What does Marillion think of H's album?

"I think Ian and Steve liked "Nothing To Declare". Mark said he liked "Cage". Pete said he likes the whole album. Petes tastes are pretty wide ranging. On an ego level, the whole thing's a bit complicated. I don't want to say : "look, what do you think of my album ?", because if they like it, they're not gonna want to shower me with praise cos they're my workmates, and if they don't like it, they don't wanna tell me, because they know they'd offend me. And if they just think it's okay, they don't wanna tell me it's just okay cause they'd offend me. So it's hard to even ask them, cause I don't think they'd feel comfortable even telling me. But it doesn't matter, cause I never made this album for those guys, I didn't make it for "our audience".
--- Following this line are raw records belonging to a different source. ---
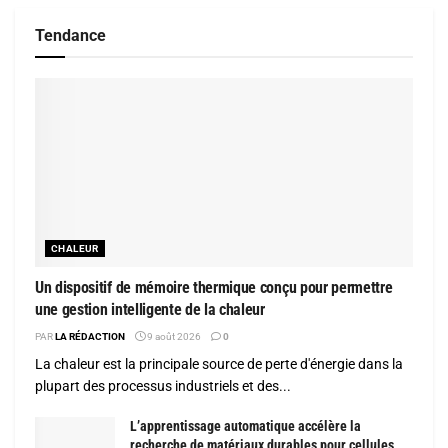
Tendance
CHALEUR
Un dispositif de mémoire thermique conçu pour permettre
une gestion intelligente de la chaleur
PAR
LA RÉDACTION
9 août 2026
0
La chaleur est la principale source de perte d'énergie dans la
plupart des processus industriels et des...
L’apprentissage automatique accélère la
recherche de matériaux durables pour cellules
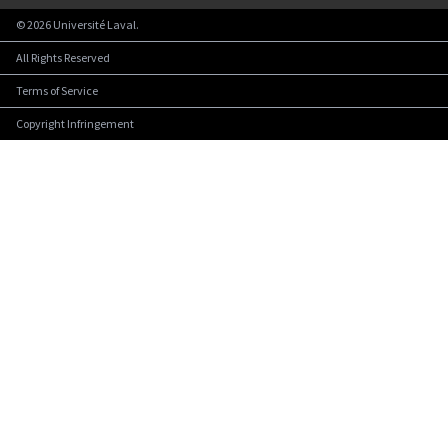
©
2026
Université Laval.
All Rights Reserved
Terms of Service
Copyright Infringement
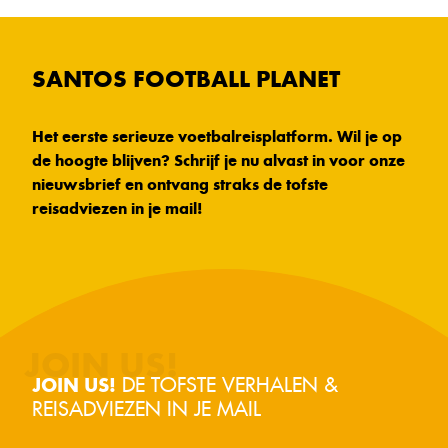
SANTOS FOOTBALL PLANET
Het eerste serieuze voetbalreisplatform. Wil je op
de hoogte blijven? Schrijf je nu alvast in voor onze
nieuwsbrief en ontvang straks de tofste
reisadviezen in je mail!
DE TOFSTE VERHALEN &
JOIN US!
REISADVIEZEN IN JE MAIL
Personally I think people should do what they want to do and I'm not the sort of person who will critically put other people's work under a microscope... especially if I know them"
 


Beyond "Ice Cream Genius"

Will there be a second "H" album?

"I'd like to make another record with H at the essential condition that it will be very different from the first. Once one thing is over, I must explore new horizons. So, if I do, I will probably keep the name "H", but if I follow my actual impulses. Maybe I'll make a trance album - more "machines oriented"."

"It is possible that my (possible) next CD will be recorded with totally different people and will cover a totally different genre. Everything depends on what "Ice Cream Genius" brings about and what goes on in my head the moment Marillion's activities allow for something similar."